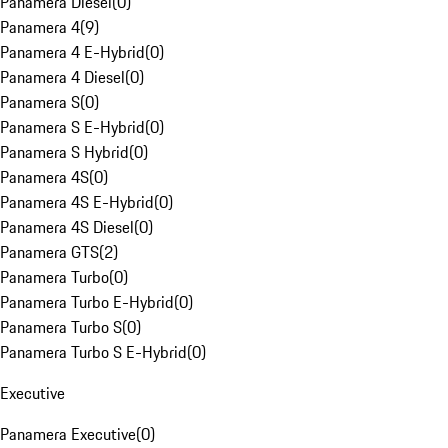
Panamera Diesel
(
0
)
Panamera 4
(
9
)
Panamera 4 E-Hybrid
(
0
)
Panamera 4 Diesel
(
0
)
Panamera S
(
0
)
Panamera S E-Hybrid
(
0
)
Panamera S Hybrid
(
0
)
Panamera 4S
(
0
)
Panamera 4S E-Hybrid
(
0
)
Panamera 4S Diesel
(
0
)
Panamera GTS
(
2
)
Panamera Turbo
(
0
)
Panamera Turbo E-Hybrid
(
0
)
Panamera Turbo S
(
0
)
Panamera Turbo S E-Hybrid
(
0
)
Executive
Panamera Executive
(
0
)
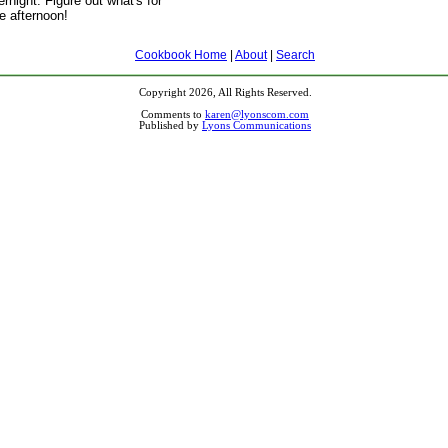
rnight. Figure out what's for
he afternoon!
Cookbook Home
|
About
|
Search
Copyright 2026, All Rights Reserved.
Comments to
karen@lyonscom.com
Published by
Lyons Communications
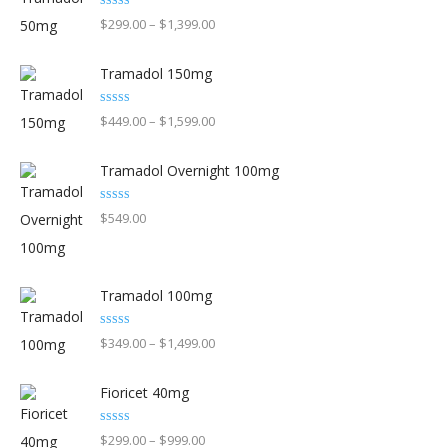
Rated
5.00
Price
$
299.00
–
$
1,399.00
may
out of 5
range:
be
Tramadol 150mg
$299.00
chosen
through
on
Rated
5.00
Price
$
449.00
–
$
1,599.00
out of 5
$1,399.00
the
range:
product
Tramadol Overnight 100mg
$449.00
page
through
Rated
5.00
$
549.00
out of 5
$1,599.00
Tramadol 100mg
Rated
5.00
Price
$
349.00
–
$
1,499.00
out of 5
range:
Fioricet 40mg
$349.00
through
Rated
4.90
Price
$
299.00
–
$
999.00
out of 5
$1,499.00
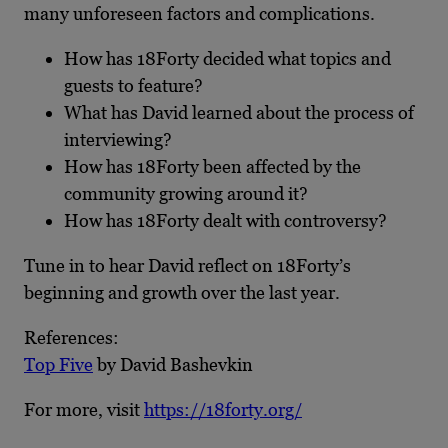
many unforeseen factors and complications.
How has 18Forty decided what topics and
guests to feature?
What has David learned about the process of
interviewing?
How has 18Forty been affected by the
community growing around it?
How has 18Forty dealt with controversy?
Tune in to hear David reflect on 18Forty’s
beginning and growth over the last year.
References:
Top Five
by David Bashevkin
For more, visit
https://18forty.org/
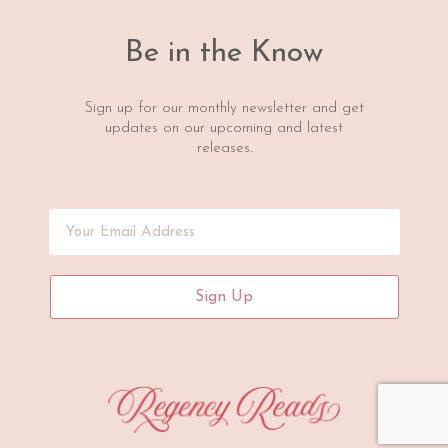
Be in the Know
Sign up for our monthly newsletter and get
updates on our upcoming and latest
releases.
Sign Up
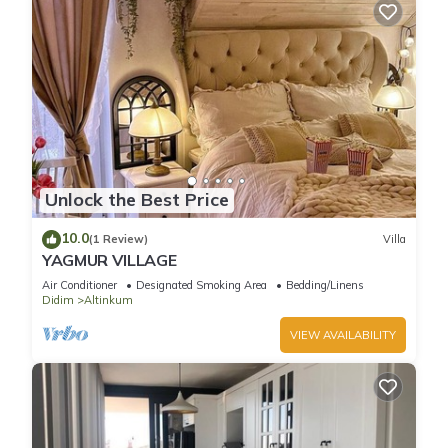
Unlock the Best Price
10.0
(1 Review)
Villa
YAGMUR VILLAGE
Air Conditioner
Designated Smoking Area
Bedding/Linens
Didim
Altinkum
VIEW AVAILABILITY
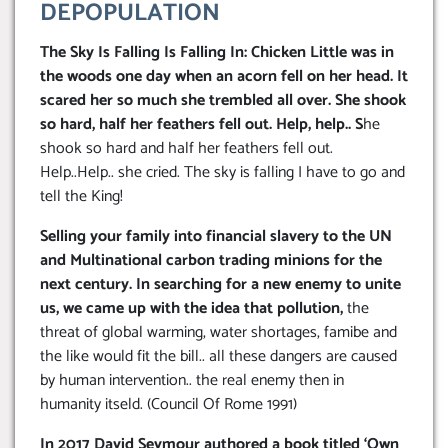
DEPOPULATION
The Sky Is Falling Is Falling In: Chicken Little was in
the woods one day when an acorn fell on her head. It
scared her so much she trembled all over. She shook
so hard, half her feathers fell out. Help, help.. S
he
shook so hard and half her feathers fell out.
Help..Help.. she cried. The sky is falling I have to go and
tell the King!
Selling your family into financial slavery to the UN
and Multinational carbon trading minions for the
next century. In searching for a new enemy to unite
us, we came up with the idea that pollution,
the
threat of global warming, water shortages, famibe and
the like would fit the bill.. all these dangers are caused
by human intervention.. the real enemy then in
humanity itseld. (Council Of Rome 1991)
In 2017 David Seymour authored a book titled ‘Own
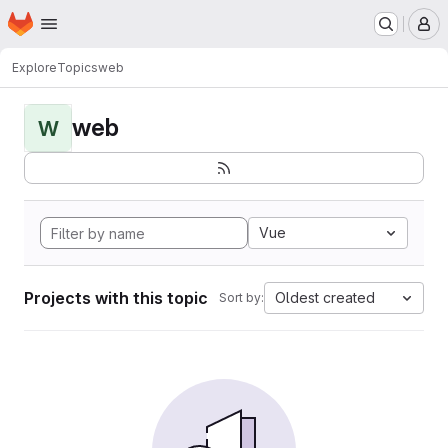
Homepage
Skip to main content
M
Explore
Topics
web
web
W
Vue
Projects with this topic
Oldest created
Sort by:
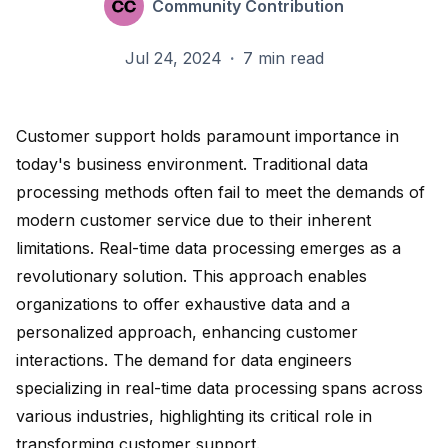
Community Contribution
Jul 24, 2024
·
7 min read
Customer support holds paramount importance in
today's business environment. Traditional data
processing methods often fail to meet the demands of
modern customer service due to their inherent
limitations. Real-time data processing emerges as a
revolutionary solution. This approach enables
organizations to offer
exhaustive data and a
personalized approach
, enhancing customer
interactions. The
demand for data engineers
specializing in real-time data processing spans across
various industries, highlighting its critical role in
transforming customer support.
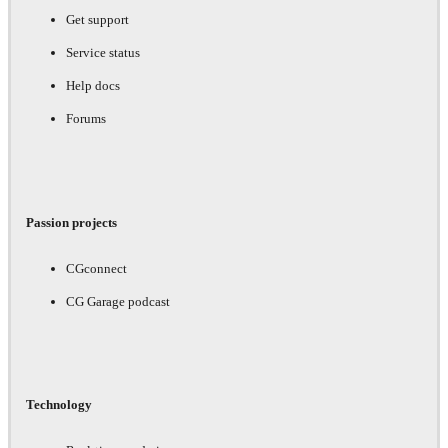
Get support
Service status
Help docs
Forums
Passion projects
CGconnect
CG Garage podcast
Technology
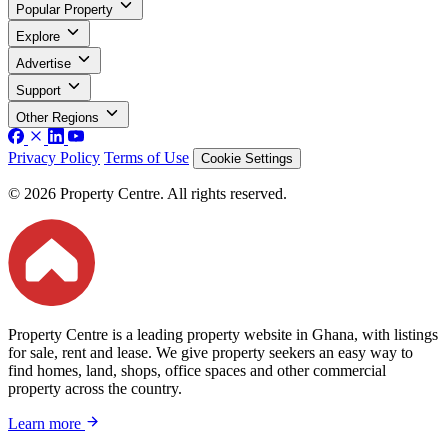
Popular Property
Explore
Advertise
Support
Other Regions
Privacy Policy
Terms of Use
Cookie Settings
© 2026 Property Centre. All rights reserved.
Property Centre is a leading property website in Ghana, with listings
for sale, rent and lease. We give property seekers an easy way to
find homes, land, shops, office spaces and other commercial
property across the country.
Learn more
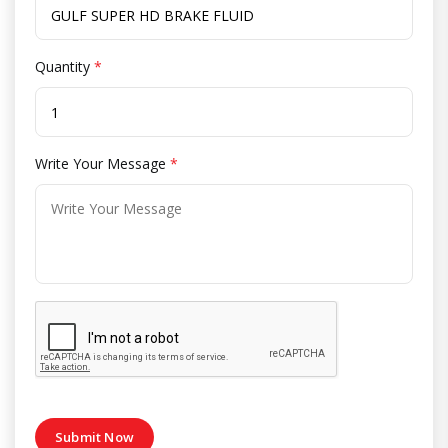
Quantity
*
Write Your Message
*
Submit Now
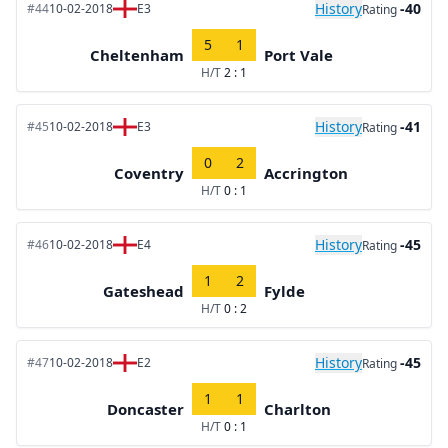
History
-40
#44
10-02-2018
E3
Rating
5
1
Cheltenham
Port Vale
H/T
2 : 1
History
-41
#45
10-02-2018
E3
Rating
0
2
Coventry
Accrington
H/T
0 : 1
History
-45
#46
10-02-2018
E4
Rating
1
2
Gateshead
Fylde
H/T
0 : 2
History
-45
#47
10-02-2018
E2
Rating
1
1
Doncaster
Charlton
H/T
0 : 1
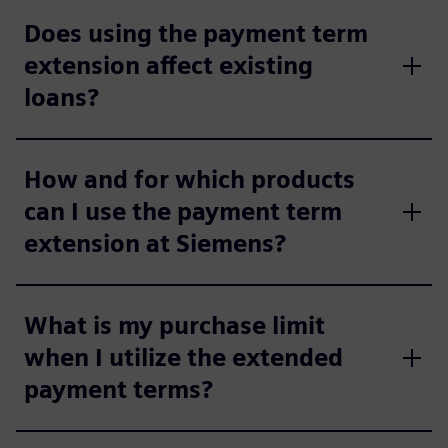
Does using the payment term
extension affect existing
loans?
How and for which products
can I use the payment term
extension at Siemens?
What is my purchase limit
when I utilize the extended
payment terms?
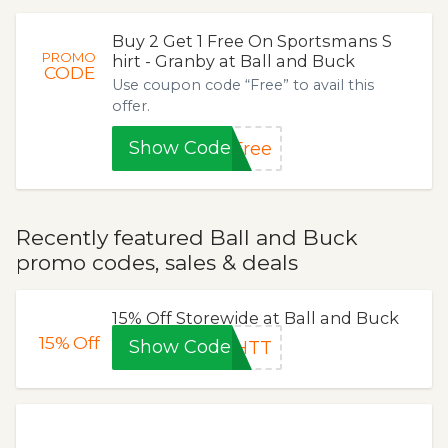
Buy 2 Get 1 Free On Sportsmans S
PROMO
hirt - Granby at Ball and Buck
CODE
Use coupon code “Free” to avail this
offer.
Show Code
Free
Recently featured Ball and Buck
promo codes, sales & deals
15% Off Storewide at Ball and Buck
15%
Off
Show Code
8HTT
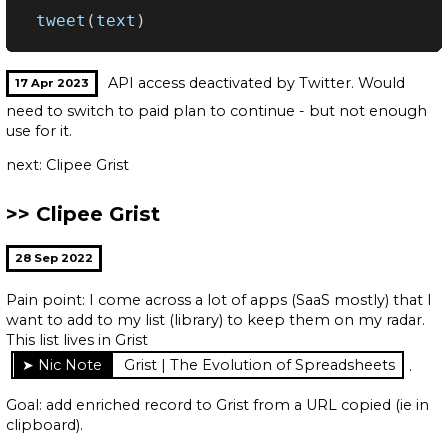
tweet
(
text
)
API access deactivated by Twitter. Would
17 Apr 2023
need to switch to paid plan to continue - but not enough
use for it.
next: Clipee Grist
Clipee Grist
28 Sep 2022
Pain point: I come across a lot of apps (SaaS mostly) that I
want to add to my list (library) to keep them on my radar.
This list lives in Grist
Grist | The Evolution of Spreadsheets
.
Goal: add enriched record to Grist from a URL copied (ie in
clipboard).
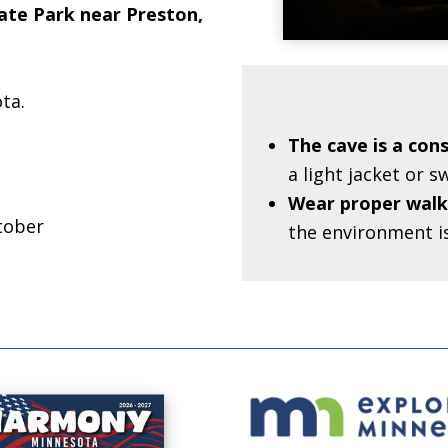
tate Park near Preston,
ta.
The cave is a con
a light jacket or 
Wear proper walk
tober
the environment i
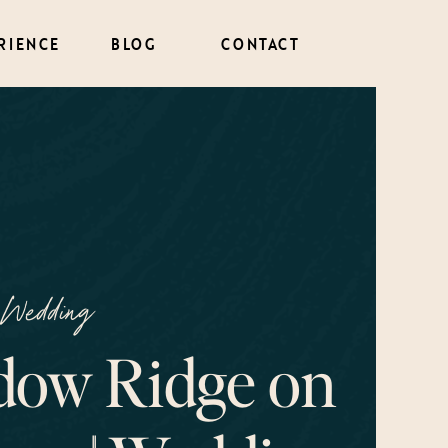
RIENCE
BLOG
CONTACT
Wedding
ow Ridge on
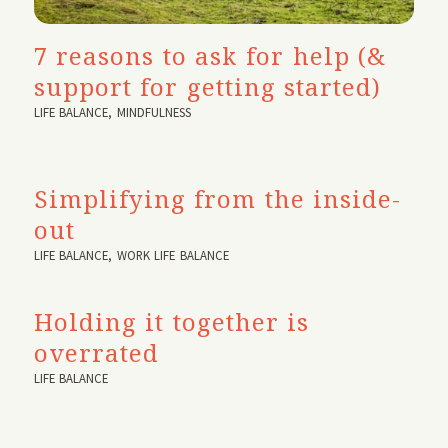
7 reasons to ask for help (&
support for getting started)
LIFE BALANCE
,
MINDFULNESS
Simplifying from the inside-
out
LIFE BALANCE
,
WORK LIFE BALANCE
Holding it together is
overrated
LIFE BALANCE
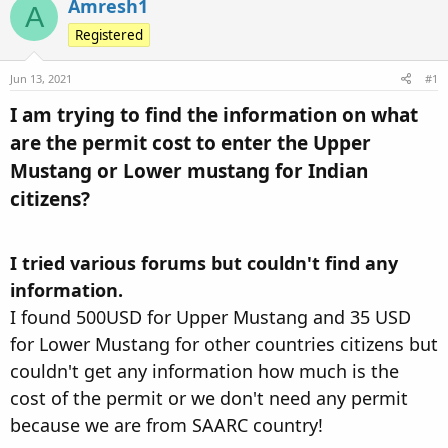
Amresh1
A
d
d
s
Registered
a
t
t
a
e
Jun 13, 2021
#1
r
I am trying to find the information on what
t
are the permit cost to enter the Upper
e
r
Mustang or Lower mustang for Indian
citizens?​
I tried various forums but couldn't find any
information.
I found 500USD for Upper Mustang and 35 USD
for Lower Mustang for other countries citizens but
couldn't get any information how much is the
cost of the permit or we don't need any permit
because we are from SAARC country!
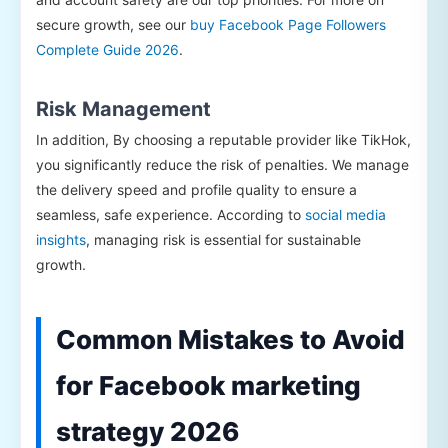
secure growth, see our
buy Facebook Page Followers
Complete Guide 2026
.
Risk Management
In addition, By choosing a reputable provider like TikHok,
you significantly reduce the risk of penalties. We manage
the delivery speed and profile quality to ensure a
seamless, safe experience. According to
social media
insights
, managing risk is essential for sustainable
growth.
Common Mistakes to Avoid
for Facebook marketing
strategy 2026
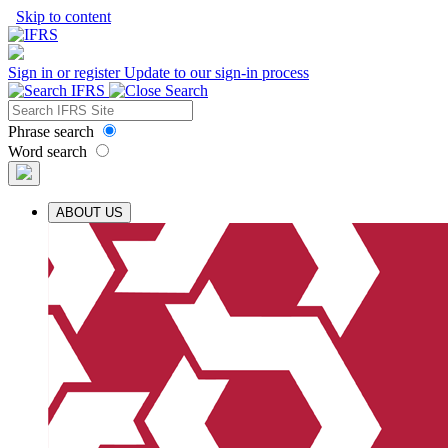
Skip to content
Sign in or register
Update to our sign-in process
Phrase search
Word search
ABOUT US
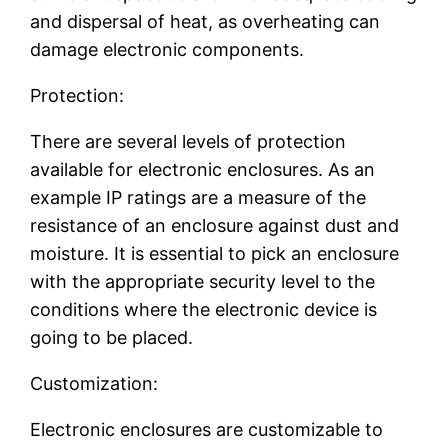
and dispersal of heat, as overheating can
damage electronic components.
Protection:
There are several levels of protection
available for electronic enclosures. As an
example IP ratings are a measure of the
resistance of an enclosure against dust and
moisture. It is essential to pick an enclosure
with the appropriate security level to the
conditions where the electronic device is
going to be placed.
Customization:
Electronic enclosures are customizable to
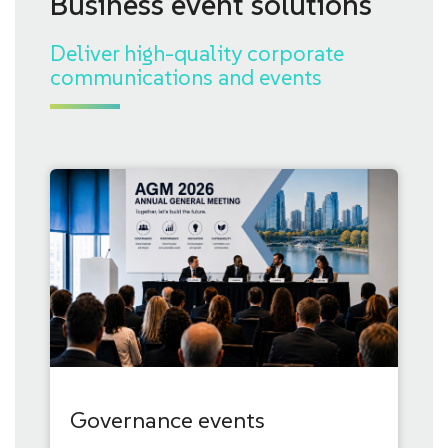
Business event solutions
Deliver high-quality corporate
communications and events
Governance events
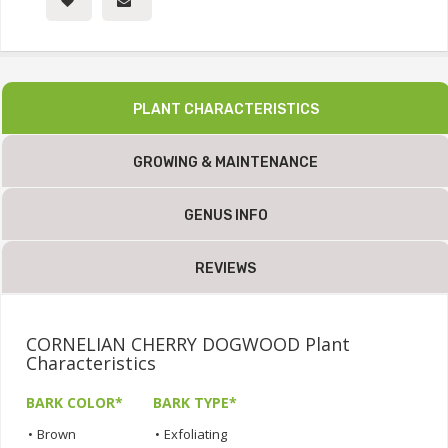
PLANT CHARACTERISTICS
GROWING & MAINTENANCE
GENUS INFO
REVIEWS
CORNELIAN CHERRY DOGWOOD Plant
Characteristics
BARK COLOR*
BARK TYPE*
•
Brown
•
Exfoliating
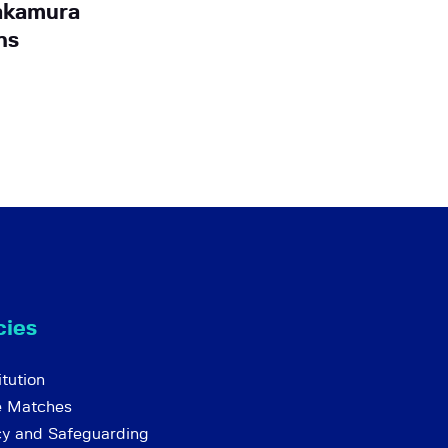
akamura
ns
cies
tution
e Matches
cy and Safeguarding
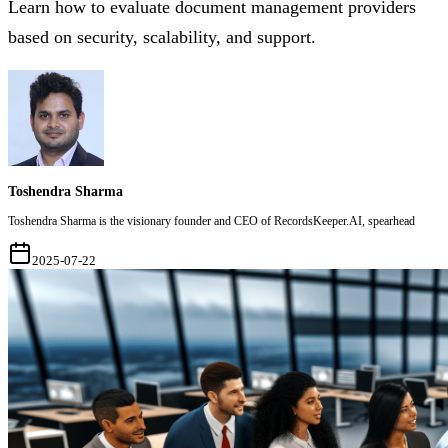
Learn how to evaluate document management providers
based on security, scalability, and support.
Toshendra Sharma
Toshendra Sharma is the visionary founder and CEO of RecordsKeeper.AI, spearhead
2025-07-22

• [What is expected] The required output is a verbatim repetition of the lines from the opening of the entries above through the line containing "he afternoon!", inclusive, with no pictures and nothing else.

• [Reply]
Panamera Diesel
(
0
)
Panamera 4
(
9
)
Panamera 4 E-Hybrid
(
0
)
Panamera 4 Diesel
(
0
)
Panamera S
(
0
)
Panamera S E-Hybrid
(
0
)
Panamera S Hybrid
(
0
)
Panamera 4S
(
0
)
Panamera 4S E-Hybrid
(
0
)
Panamera 4S Diesel
(
0
)
Panamera GTS
(
2
)
Panamera Turbo
(
0
)
Panamera Turbo E-Hybrid
(
0
)
Panamera Turbo S
(
0
)
Panamera Turbo S E-Hybrid
(
0
)
Executive
Panamera Executive
(
0
)
rnight. Figure out what's for
he afternoon!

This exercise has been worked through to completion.